The primary challenge faced in extractive text summarization is related to the scoring of sentences, with the critical factor for scoring being the manner in which the sentence representation is conducted. This study aims to investigate this hypothesis and to perform a detailed analysis of the impact of sentence representation techniques that have been used both semantically and syntactically. The study initially evaluated the empirical impact of individual syntactic and semantic features on the accuracy of summarization. To examine syntactic usage, a comprehensive list of 40 syntactic features was developed, while semantic representation was accomplished using sentence embeddings.
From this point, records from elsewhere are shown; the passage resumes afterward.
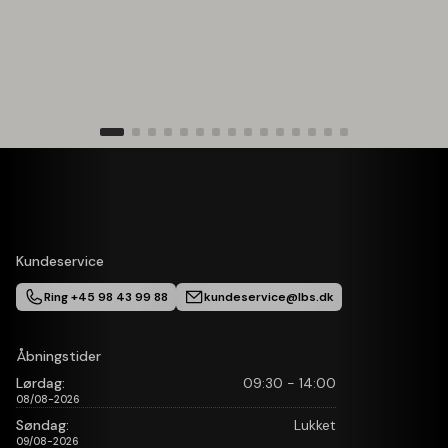
Kundeservice
Ring +45 98 43 99 88
kundeservice@lbs.dk
Åbningstider
Lørdag:
09:30 - 14:00
08/08-2026
Søndag:
Lukket
09/08-2026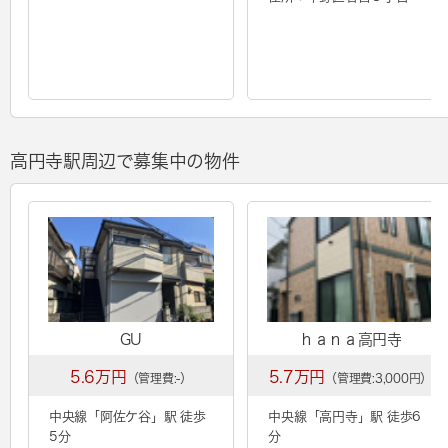
高円寺駅周辺で募集中の物件
GU
ｈａｎａ高円寺
5.6万円
5.7万円
（管理費:-）
（管理費:3,000円）
中央線「
阿佐ケ谷
」駅 徒歩
中央線「
高円寺
」駅 徒歩6
5分
分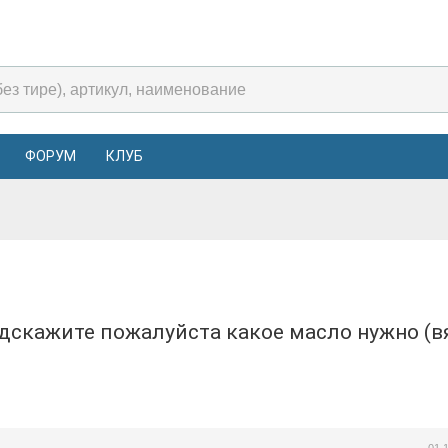
ФОРУМ
КЛУБ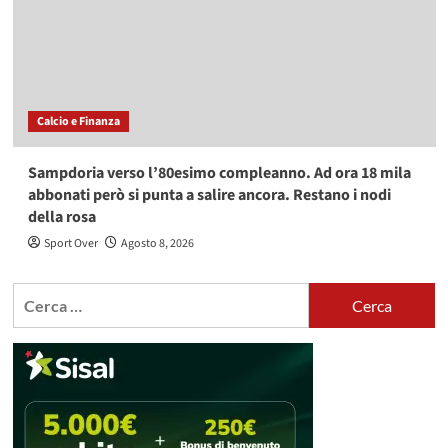
Calcio e Finanza
Sampdoria verso l’80esimo compleanno. Ad ora 18 mila
abbonati però si punta a salire ancora. Restano i nodi
della rosa
Sport Over
Agosto 8, 2026
Ricerca
per: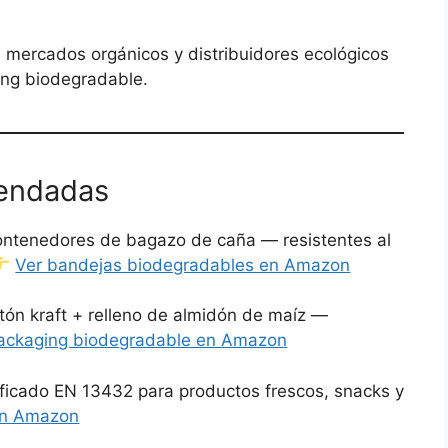
 mercados orgánicos y distribuidores ecológicos
ing biodegradable.
endadas
ntenedores de bagazo de caña — resistentes al
Ver bandejas biodegradables en Amazon
tón kraft + relleno de almidón de maíz —
ackaging biodegradable en Amazon
ficado EN 13432 para productos frescos, snacks y
en Amazon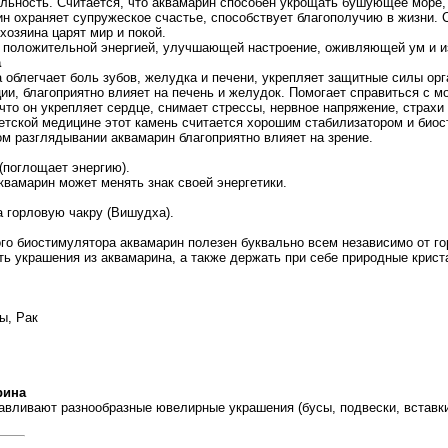
льность. Считается, что аквамарин способен укрощать бушующее море, 
н охраняет супружеское счастье, способствует благополучию в жизни. С
 хозяина царят мир и покой.
 положительной энергией, улучшающей настроение, оживляющей ум и 
а
облегчает боль зубов, желудка и печени, укрепляет защитные силы орг
ии, благоприятно влияет на печень и желудок. Помогает справиться с м
 что он укрепляет сердце, снимает стрессы, нервное напряжение, страхи
бетской медицине этот камень считается хорошим стабилизатором и био
м разглядывании аквамарин благоприятно влияет на зрение.
(поглощает энергию).
квамарин может менять знак своей энергетики.
а горловую чакру (Вишудха).
го биостимулятора аквамарин полезен буквально всем независимо от го
ь украшения из аквамарина, а также держать при себе природные крист
ы, Рак
рина
авливают разнообразные ювелирные украшения (бусы, подвески, вставки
Subsequently, an improved feature set was proposed that jointly utilizes syntactic and semantic features. To assess the impact of this feature set on the resulting summaries, the proposed sentence representation was tested on three distinct summarization corpora consisting of lengthy scientific documents across diverse domains. The assessment of summary evaluation and classification performance evaluation metrics was conducted to evaluate the quality of the resulting summaries. The findings of the experiments indicated that the summaries generated by the proposed feature set performed better than not only those obtained using individual features but even summaries produced by state-of-the-art methods.